A star that keeps fusing more and more elements needs to keep generating heat somehow. It keeps fusing heavier elements until iron, because fusion would require too much energy after that.
This is why its core collapses it and tears it to shreds. Mao saw that instead of occurring in stars of solar masses as previously thought, core-collapse supernovas probably only happen in stars that are 9 to anywhere between 23 and 27 solar masses. Because supernovas vomit out huge amounts of matter as well as light, he and his team were able to figure this out by looking at the elements released, such as oxygen and iron. Measuring the ratios of these elements gave an idea of mass.
NBH1 was the first star that ever observed turning directly into a black hole. Now, led by Caltech graduate student Dillon Dong MS '18 , a team of astronomers has established that the bright radio flare was caused by a black hole or neutron star crashing into its companion star in a never-before-seen process.
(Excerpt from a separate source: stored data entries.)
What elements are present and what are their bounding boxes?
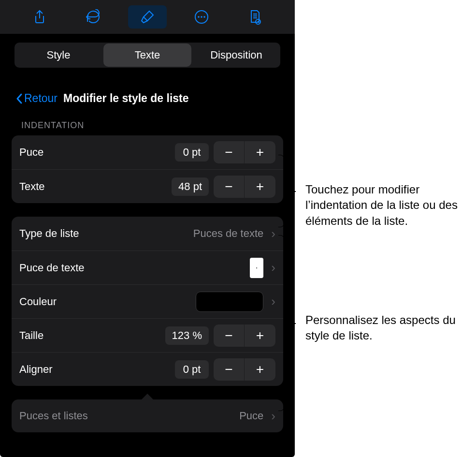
indent-puce-decrement[interactable]: − <box>214 141 245 163</box>
format-panel: Retour Modifier le style de liste INDENT… <box>12 87 283 386</box>
indent-puce-label: Puce <box>19 146 43 159</box>
align-decrement[interactable]: − <box>214 358 245 381</box>
tab-disposition[interactable]: Disposition <box>192 43 280 68</box>
back-button[interactable]: Retour <box>15 92 58 105</box>
callouts: Touchez pour modifier l’indentation de l… <box>295 0 476 457</box>
indent-texte-row: Texte 48 pt − + <box>12 169 283 203</box>
brush-icon <box>140 9 155 25</box>
list-type-row[interactable]: Type de liste Puces de texte › <box>12 217 283 251</box>
size-value[interactable]: 123 % <box>165 326 209 345</box>
chevron-right-icon: › <box>271 226 275 241</box>
svg-point-1 <box>198 16 200 18</box>
indent-texte-decrement[interactable]: − <box>214 176 245 198</box>
tab-style[interactable]: Style <box>14 43 102 68</box>
more-button[interactable] <box>182 5 221 29</box>
indent-puce-increment[interactable]: + <box>245 141 275 163</box>
size-label: Taille <box>19 329 43 342</box>
callout-style: Personnalisez les aspects du style de li… <box>305 312 475 344</box>
chevron-left-icon <box>15 93 23 104</box>
indentation-card: Puce 0 pt − + Texte 48 pt − + <box>12 135 283 203</box>
align-stepper: − + <box>214 358 275 381</box>
bullet-swatch: · <box>250 258 263 278</box>
align-value[interactable]: 0 pt <box>175 360 209 379</box>
list-type-value: Puces de texte <box>193 227 264 240</box>
svg-point-3 <box>203 16 205 18</box>
callout-indentation: Touchez pour modifier l’indentation de l… <box>305 182 475 229</box>
list-type-label: Type de liste <box>19 227 79 240</box>
callout-bracket-2 <box>278 235 284 411</box>
indent-texte-value[interactable]: 48 pt <box>172 177 209 196</box>
callout-bracket-1 <box>278 155 284 227</box>
svg-point-2 <box>201 16 202 18</box>
bullets-lists-label: Puces et listes <box>19 410 88 422</box>
back-label: Retour <box>24 92 58 105</box>
size-increment[interactable]: + <box>245 324 275 347</box>
indent-texte-increment[interactable]: + <box>245 176 275 198</box>
align-label: Aligner <box>19 363 52 376</box>
undo-icon <box>86 9 101 25</box>
list-style-card: Type de liste Puces de texte › Puce de t… <box>12 217 283 386</box>
undo-button[interactable] <box>74 5 113 29</box>
chevron-right-icon: › <box>271 260 275 275</box>
text-bullet-label: Puce de texte <box>19 262 85 274</box>
size-stepper: − + <box>214 324 275 347</box>
panel-title: Modifier le style de liste <box>63 92 188 105</box>
pages-icon <box>247 9 263 25</box>
tab-texte[interactable]: Texte <box>103 44 191 67</box>
indent-puce-stepper: − + <box>214 141 275 163</box>
indent-texte-label: Texte <box>19 180 45 193</box>
segmented-control-wrap: Style Texte Disposition <box>0 34 295 68</box>
size-row: Taille 123 % − + <box>12 318 283 352</box>
segmented-control: Style Texte Disposition <box>14 43 280 68</box>
indent-texte-stepper: − + <box>214 176 275 198</box>
format-button[interactable] <box>128 5 167 29</box>
indent-puce-row: Puce 0 pt − + <box>12 135 283 169</box>
color-row[interactable]: Couleur › <box>12 284 283 318</box>
share-icon <box>32 9 47 25</box>
bullets-lists-row[interactable]: Puces et listes Puce › <box>12 399 283 432</box>
chevron-right-icon: › <box>271 294 275 309</box>
indentation-section-label: INDENTATION <box>12 115 283 135</box>
share-button[interactable] <box>20 5 59 29</box>
chevron-right-icon: › <box>271 409 275 424</box>
align-increment[interactable]: + <box>245 358 275 381</box>
indent-puce-value[interactable]: 0 pt <box>175 143 209 162</box>
bullets-lists-value: Puce <box>239 410 263 422</box>
color-label: Couleur <box>19 295 57 308</box>
panel-nav: Retour Modifier le style de liste <box>12 87 283 115</box>
size-decrement[interactable]: − <box>214 324 245 347</box>
pages-button[interactable] <box>236 5 274 29</box>
svg-point-5 <box>258 21 259 23</box>
device-frame: Style Texte Disposition Retour Modifier … <box>0 0 295 457</box>
text-bullet-row[interactable]: Puce de texte · › <box>12 251 283 284</box>
more-icon <box>194 9 209 25</box>
top-toolbar <box>0 0 295 34</box>
align-row: Aligner 0 pt − + <box>12 352 283 386</box>
color-swatch <box>196 292 263 312</box>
A paper about the findings appears in the journal Science on September 3. Hallinan and his team look for so-called radio transients—short-lived sources of radio waves that flare brightly and burn out quickly like a match lit in a dark room.
Radio transients are an excellent way to identify unusual astronomical events, such as massive stars that explode and blast out energetic jets or the mergers of neutron stars. This source is tied for the brightest radio transient ever associated with a supernova. Dong determined that the bright radio energy was originally a star surrounded by a thick and dense shell of gas. This gas shell had been cast off the star a few hundred years before the present day.
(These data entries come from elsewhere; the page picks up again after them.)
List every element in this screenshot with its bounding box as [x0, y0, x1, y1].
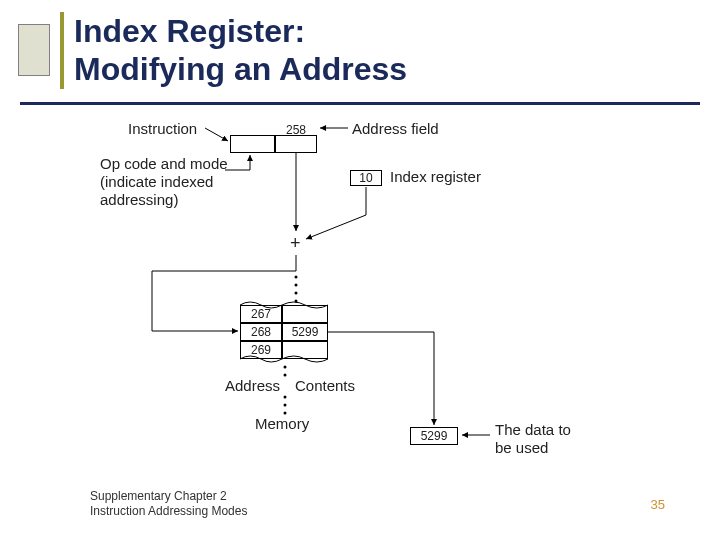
footer-text: Supplementary Chapter 2 Instruction Addr… — [90, 489, 247, 520]
logo-icon — [18, 24, 50, 76]
title-line-2: Modifying an Address — [74, 51, 407, 87]
footer-line-2: Instruction Addressing Modes — [90, 504, 247, 518]
svg-line-0 — [205, 128, 228, 141]
title-underline — [20, 102, 700, 105]
svg-point-4 — [295, 284, 298, 287]
page-number: 35 — [651, 497, 665, 512]
svg-point-3 — [295, 276, 298, 279]
footer-line-1: Supplementary Chapter 2 — [90, 489, 227, 503]
slide-title: Index Register: Modifying an Address — [60, 12, 407, 89]
svg-point-10 — [284, 404, 287, 407]
svg-point-8 — [284, 374, 287, 377]
slide: Index Register: Modifying an Address Ins… — [0, 0, 720, 540]
svg-point-7 — [284, 366, 287, 369]
diagram-arrows — [90, 115, 640, 475]
svg-point-11 — [284, 412, 287, 415]
diagram: Instruction 258 Address field Op code an… — [90, 115, 640, 475]
svg-point-5 — [295, 292, 298, 295]
title-line-1: Index Register: — [74, 13, 305, 49]
svg-point-9 — [284, 396, 287, 399]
Yet, the gas shell itself, and the timescale on which it was cast off from the star, were unusual, so Dong suspected that there might be more to the story of this explosion. Following Dong's discovery, Caltech graduate student Anna Ho PhD '20 suggested that this radio transient be compared with a different catalog of brief bright events in the X-ray spectrum. Some of these X-ray events were so short-lived that they were only present in the sky for a few seconds of Earth time.
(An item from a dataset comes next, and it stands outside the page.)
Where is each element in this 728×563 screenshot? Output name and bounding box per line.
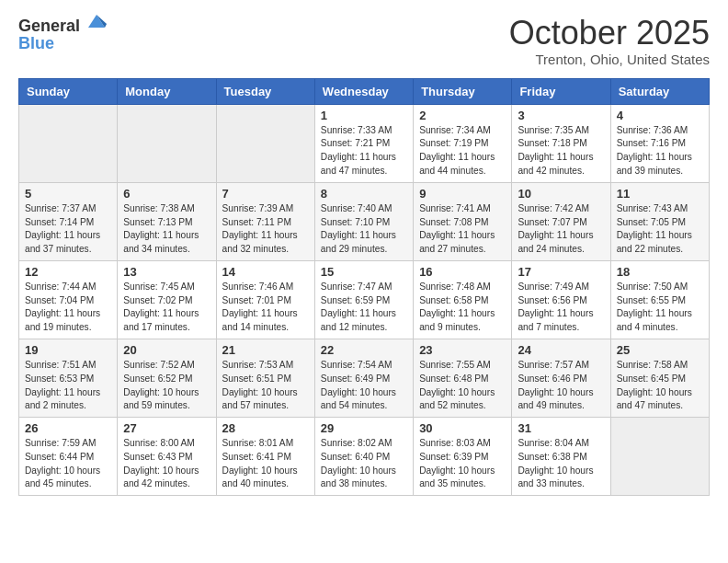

Through careful analysis, Dong established that the X-rays and the radio waves were likely coming from the same event. These two events have never been associated with each other, and on their own they're very rare.
So, what happened? After careful modeling, the team determined the most likely explanation—an event that involved some of the same cosmic players that are known to generate gravitational waves. They speculated that a leftover compact remnant of a star that had previously exploded—that is, a black hole or a neutron star—had been closely orbiting around a star.